Parse Server is an open-source backend framework that runs on Node.js and is widely used for mobile and web applications. In versions prior to 8.6.9 and 9.5.0-alpha.9, the file metadata endpoint (GET /files/:appId/metadata/:filename) fails to enforce the beforeFind and afterFind triggers. These triggers are designed to act as access control gates by allowing custom logic to validate or restrict access to files and their metadata. The absence of these checks on the metadata endpoint means that any user, including unauthenticated ones, can retrieve metadata information about files without authorization. This constitutes a missing authorization vulnerability categorized under CWE-862. The CVSS 4.0 base score is 6.3, reflecting a medium severity due to the ease of remote exploitation without authentication and the impact on confidentiality. However, the vulnerability does not affect file contents or system integrity, nor does it impact availability. The issue has been addressed in parse-server versions 8.6.9 and 9.5.0-alpha.9 by enforcing the appropriate triggers on the metadata endpoint, restoring intended access control mechanisms.

The primary impact of this vulnerability is unauthorized disclosure of file metadata, which may include file names, sizes, types, timestamps, or other descriptive attributes. While the file contents themselves remain protected, metadata can reveal sensitive information about the nature and existence of files, potentially aiding further reconnaissance or targeted attacks. Organizations relying on parse-server for backend services may inadvertently expose sensitive project or user data metadata to unauthorized parties. This can lead to privacy violations, information leakage, and compliance issues, especially in regulated industries. The vulnerability does not directly compromise data integrity or system availability, but the exposure of metadata can be leveraged in multi-stage attacks. Since exploitation requires no authentication and no user interaction, the attack surface is broad, increasing risk for publicly accessible parse-server deployments.

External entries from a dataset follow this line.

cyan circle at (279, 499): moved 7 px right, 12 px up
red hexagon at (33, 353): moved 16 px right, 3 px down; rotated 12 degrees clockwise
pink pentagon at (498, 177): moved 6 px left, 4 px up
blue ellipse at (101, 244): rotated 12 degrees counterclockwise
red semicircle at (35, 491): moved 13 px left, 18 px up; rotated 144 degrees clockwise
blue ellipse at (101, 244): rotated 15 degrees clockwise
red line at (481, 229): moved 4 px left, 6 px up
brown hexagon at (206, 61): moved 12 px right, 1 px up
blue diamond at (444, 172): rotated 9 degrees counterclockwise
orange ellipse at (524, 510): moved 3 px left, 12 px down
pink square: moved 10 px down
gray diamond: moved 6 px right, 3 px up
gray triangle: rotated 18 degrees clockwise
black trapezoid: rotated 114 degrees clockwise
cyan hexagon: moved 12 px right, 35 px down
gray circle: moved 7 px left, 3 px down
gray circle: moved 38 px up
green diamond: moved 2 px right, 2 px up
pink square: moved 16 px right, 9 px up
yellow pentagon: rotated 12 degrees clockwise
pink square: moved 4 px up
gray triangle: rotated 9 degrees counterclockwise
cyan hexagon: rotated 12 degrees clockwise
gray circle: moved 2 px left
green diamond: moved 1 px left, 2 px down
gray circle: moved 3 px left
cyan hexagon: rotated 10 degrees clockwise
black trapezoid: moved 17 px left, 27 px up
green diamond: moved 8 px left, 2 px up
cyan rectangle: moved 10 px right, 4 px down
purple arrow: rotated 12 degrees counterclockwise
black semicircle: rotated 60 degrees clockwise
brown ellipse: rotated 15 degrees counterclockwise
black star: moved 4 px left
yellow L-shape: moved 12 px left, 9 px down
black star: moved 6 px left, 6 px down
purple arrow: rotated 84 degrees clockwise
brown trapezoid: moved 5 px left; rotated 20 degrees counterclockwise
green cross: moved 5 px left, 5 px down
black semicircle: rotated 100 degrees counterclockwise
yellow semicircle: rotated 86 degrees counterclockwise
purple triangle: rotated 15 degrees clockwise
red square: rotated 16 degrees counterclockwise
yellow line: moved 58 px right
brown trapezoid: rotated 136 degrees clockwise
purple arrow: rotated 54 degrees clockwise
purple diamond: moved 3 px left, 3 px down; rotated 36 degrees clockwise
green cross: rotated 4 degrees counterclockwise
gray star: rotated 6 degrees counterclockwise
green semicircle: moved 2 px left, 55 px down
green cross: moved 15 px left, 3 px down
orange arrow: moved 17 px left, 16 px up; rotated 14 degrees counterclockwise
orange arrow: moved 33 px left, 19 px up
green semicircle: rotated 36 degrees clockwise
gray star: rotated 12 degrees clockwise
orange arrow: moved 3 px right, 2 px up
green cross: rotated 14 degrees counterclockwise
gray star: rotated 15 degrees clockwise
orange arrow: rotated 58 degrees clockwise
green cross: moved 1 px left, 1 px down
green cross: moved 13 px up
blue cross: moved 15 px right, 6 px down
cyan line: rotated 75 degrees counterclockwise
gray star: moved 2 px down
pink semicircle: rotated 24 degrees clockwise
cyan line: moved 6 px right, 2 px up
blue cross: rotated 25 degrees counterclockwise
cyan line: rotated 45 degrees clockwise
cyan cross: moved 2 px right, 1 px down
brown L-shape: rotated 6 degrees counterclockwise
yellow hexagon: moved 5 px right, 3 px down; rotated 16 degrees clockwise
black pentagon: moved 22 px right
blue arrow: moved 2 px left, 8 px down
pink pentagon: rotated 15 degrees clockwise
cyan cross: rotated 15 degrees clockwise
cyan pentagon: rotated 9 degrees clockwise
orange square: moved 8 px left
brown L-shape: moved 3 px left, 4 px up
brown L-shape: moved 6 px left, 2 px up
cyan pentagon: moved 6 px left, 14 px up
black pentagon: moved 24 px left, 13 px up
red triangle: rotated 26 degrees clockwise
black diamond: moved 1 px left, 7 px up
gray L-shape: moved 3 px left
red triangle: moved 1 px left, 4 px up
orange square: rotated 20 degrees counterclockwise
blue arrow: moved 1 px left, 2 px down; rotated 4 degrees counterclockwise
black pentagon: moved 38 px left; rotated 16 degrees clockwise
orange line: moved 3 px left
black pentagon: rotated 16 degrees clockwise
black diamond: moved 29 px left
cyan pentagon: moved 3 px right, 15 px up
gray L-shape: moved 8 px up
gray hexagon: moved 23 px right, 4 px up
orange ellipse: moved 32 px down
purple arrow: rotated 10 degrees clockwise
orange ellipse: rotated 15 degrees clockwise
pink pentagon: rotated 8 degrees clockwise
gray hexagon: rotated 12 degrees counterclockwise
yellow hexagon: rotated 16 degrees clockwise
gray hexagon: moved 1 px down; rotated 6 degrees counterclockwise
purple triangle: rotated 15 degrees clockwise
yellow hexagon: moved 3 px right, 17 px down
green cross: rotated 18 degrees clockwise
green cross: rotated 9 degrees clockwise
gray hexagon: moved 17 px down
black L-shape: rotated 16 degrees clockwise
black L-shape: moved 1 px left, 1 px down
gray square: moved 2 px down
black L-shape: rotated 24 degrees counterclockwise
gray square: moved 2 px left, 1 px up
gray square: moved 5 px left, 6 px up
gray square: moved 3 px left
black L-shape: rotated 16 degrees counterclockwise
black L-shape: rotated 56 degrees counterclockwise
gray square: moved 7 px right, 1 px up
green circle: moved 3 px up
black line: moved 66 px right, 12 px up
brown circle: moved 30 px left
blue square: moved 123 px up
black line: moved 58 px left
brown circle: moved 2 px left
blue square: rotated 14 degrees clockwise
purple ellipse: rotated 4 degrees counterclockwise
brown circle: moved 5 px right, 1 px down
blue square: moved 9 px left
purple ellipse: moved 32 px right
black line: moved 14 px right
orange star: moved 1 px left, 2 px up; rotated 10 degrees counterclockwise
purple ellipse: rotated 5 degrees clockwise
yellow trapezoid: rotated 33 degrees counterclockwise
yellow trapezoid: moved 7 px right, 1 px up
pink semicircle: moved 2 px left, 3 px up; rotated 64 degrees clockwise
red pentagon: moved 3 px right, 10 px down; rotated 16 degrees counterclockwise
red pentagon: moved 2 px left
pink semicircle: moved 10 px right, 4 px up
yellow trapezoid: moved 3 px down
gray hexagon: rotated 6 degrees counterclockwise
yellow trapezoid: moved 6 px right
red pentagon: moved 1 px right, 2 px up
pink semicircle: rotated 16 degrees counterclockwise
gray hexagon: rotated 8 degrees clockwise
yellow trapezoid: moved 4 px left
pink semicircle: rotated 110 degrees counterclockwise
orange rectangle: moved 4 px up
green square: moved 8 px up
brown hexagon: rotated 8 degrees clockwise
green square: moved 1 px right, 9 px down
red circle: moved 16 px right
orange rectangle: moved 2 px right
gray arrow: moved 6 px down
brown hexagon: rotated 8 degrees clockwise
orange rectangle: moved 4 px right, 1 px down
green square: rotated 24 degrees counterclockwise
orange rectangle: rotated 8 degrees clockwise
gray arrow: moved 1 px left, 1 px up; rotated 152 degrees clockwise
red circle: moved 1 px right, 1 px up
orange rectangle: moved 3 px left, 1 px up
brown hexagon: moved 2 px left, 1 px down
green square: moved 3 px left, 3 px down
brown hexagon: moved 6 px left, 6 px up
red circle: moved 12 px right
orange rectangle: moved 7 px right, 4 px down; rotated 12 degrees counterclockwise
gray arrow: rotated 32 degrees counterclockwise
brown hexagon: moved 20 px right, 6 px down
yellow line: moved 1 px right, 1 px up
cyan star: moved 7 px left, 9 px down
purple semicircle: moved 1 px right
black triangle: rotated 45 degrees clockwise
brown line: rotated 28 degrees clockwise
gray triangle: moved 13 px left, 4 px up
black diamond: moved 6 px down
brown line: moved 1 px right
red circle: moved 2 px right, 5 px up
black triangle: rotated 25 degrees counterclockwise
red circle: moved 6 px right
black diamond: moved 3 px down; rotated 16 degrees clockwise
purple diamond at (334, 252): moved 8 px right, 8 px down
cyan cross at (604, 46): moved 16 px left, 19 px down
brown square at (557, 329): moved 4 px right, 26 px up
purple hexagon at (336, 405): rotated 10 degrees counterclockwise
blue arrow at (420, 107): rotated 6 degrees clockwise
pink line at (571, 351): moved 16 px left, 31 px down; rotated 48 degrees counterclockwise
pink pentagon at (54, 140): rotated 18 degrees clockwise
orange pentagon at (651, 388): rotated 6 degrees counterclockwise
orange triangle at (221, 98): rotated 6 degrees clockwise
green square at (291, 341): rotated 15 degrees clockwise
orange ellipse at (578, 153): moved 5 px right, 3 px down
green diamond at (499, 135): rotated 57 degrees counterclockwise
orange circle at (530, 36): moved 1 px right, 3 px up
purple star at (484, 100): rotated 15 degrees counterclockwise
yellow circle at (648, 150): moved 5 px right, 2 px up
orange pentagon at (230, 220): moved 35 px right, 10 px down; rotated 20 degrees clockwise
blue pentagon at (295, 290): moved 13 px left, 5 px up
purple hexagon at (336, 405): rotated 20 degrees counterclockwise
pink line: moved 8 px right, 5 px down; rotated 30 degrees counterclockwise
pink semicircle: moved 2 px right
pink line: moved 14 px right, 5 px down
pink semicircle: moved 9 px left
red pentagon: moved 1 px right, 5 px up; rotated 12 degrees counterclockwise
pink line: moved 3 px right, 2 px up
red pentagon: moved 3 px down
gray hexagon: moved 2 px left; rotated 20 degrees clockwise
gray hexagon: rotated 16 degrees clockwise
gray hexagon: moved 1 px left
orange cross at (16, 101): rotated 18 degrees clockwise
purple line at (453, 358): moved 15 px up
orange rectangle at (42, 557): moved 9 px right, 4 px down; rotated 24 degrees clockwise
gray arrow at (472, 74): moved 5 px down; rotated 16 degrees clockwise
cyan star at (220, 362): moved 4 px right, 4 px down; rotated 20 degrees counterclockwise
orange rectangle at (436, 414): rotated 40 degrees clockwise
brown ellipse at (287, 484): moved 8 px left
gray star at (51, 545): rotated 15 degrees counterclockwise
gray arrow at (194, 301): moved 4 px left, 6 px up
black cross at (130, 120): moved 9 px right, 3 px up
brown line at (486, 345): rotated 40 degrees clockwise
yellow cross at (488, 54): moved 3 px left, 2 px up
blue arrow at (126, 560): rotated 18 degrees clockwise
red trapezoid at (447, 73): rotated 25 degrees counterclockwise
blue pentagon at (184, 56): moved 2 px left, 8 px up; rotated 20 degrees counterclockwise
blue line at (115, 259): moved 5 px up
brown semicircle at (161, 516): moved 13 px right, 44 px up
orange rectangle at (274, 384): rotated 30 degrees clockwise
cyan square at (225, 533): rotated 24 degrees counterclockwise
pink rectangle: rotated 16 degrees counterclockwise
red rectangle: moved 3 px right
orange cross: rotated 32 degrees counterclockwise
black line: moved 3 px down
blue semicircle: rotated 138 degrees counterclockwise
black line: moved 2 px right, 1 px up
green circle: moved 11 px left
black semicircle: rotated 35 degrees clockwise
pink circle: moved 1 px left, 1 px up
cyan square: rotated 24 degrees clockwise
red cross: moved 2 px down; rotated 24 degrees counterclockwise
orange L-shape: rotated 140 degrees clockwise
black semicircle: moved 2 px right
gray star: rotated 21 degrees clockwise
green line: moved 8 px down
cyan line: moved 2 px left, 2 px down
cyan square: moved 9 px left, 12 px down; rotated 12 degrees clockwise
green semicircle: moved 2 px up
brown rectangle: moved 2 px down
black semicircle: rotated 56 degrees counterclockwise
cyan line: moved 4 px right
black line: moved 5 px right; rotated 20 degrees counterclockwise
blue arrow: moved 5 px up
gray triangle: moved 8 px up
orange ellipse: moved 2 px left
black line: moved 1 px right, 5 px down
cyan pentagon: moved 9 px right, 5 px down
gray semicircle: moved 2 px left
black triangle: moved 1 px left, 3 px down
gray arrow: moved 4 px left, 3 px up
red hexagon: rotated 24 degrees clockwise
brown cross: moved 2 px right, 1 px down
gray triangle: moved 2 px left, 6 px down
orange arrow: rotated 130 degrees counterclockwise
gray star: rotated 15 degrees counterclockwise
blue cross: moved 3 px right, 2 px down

Organizations should immediately upgrade parse-server to version 8.6.9 or later, or 9.5.0-alpha.9 or later, where this vulnerability is patched. If upgrading is not immediately feasible, implement network-level access controls to restrict access to the file metadata endpoint to trusted users or internal networks only. Review and audit all beforeFind and afterFind triggers to ensure they are correctly applied and enforced across all relevant endpoints, including metadata retrieval. Employ logging and monitoring on file metadata access to detect unusual or unauthorized queries. Consider implementing additional application-layer authorization checks as a defense-in-depth measure. Finally, educate development teams about the importance of consistent trigger enforcement and authorization checks on all API endpoints to prevent similar issues.